Source records
===============

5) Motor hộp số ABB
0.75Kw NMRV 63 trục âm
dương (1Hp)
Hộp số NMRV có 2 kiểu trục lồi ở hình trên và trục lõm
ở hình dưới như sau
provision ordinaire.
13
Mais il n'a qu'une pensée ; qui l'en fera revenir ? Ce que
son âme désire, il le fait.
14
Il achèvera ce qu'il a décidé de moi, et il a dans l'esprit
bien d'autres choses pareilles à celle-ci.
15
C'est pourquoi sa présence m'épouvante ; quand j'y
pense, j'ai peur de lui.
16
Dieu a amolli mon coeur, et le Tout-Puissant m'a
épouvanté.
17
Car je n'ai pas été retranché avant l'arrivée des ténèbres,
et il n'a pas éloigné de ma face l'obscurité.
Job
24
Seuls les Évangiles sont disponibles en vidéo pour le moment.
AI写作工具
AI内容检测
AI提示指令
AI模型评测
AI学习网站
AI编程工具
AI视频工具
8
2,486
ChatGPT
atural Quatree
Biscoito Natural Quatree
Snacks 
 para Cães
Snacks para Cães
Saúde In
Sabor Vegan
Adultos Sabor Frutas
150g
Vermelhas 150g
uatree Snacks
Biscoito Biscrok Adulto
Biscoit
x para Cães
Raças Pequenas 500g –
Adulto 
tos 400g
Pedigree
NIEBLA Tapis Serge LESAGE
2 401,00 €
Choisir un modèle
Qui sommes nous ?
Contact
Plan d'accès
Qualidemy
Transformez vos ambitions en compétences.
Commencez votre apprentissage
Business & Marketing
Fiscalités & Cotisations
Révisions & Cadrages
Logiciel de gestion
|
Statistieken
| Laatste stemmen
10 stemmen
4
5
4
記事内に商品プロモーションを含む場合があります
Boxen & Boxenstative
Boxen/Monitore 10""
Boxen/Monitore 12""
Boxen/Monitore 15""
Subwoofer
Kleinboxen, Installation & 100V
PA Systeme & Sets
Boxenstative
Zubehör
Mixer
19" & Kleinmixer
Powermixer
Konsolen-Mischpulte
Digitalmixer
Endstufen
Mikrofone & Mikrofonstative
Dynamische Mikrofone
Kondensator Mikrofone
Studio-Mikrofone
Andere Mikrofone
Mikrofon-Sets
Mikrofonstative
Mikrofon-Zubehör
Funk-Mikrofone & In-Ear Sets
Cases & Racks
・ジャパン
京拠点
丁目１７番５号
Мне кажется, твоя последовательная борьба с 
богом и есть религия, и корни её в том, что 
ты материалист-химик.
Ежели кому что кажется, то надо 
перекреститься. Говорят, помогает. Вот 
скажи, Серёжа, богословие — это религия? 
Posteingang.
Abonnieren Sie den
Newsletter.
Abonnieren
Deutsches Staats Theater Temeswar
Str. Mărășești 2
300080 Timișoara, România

===============

WHAT YOU HAVE TO DO:
For every line above that includes the string "Quatree", copy the line.

RESULT:
atural Quatree
Biscoito Natural Quatree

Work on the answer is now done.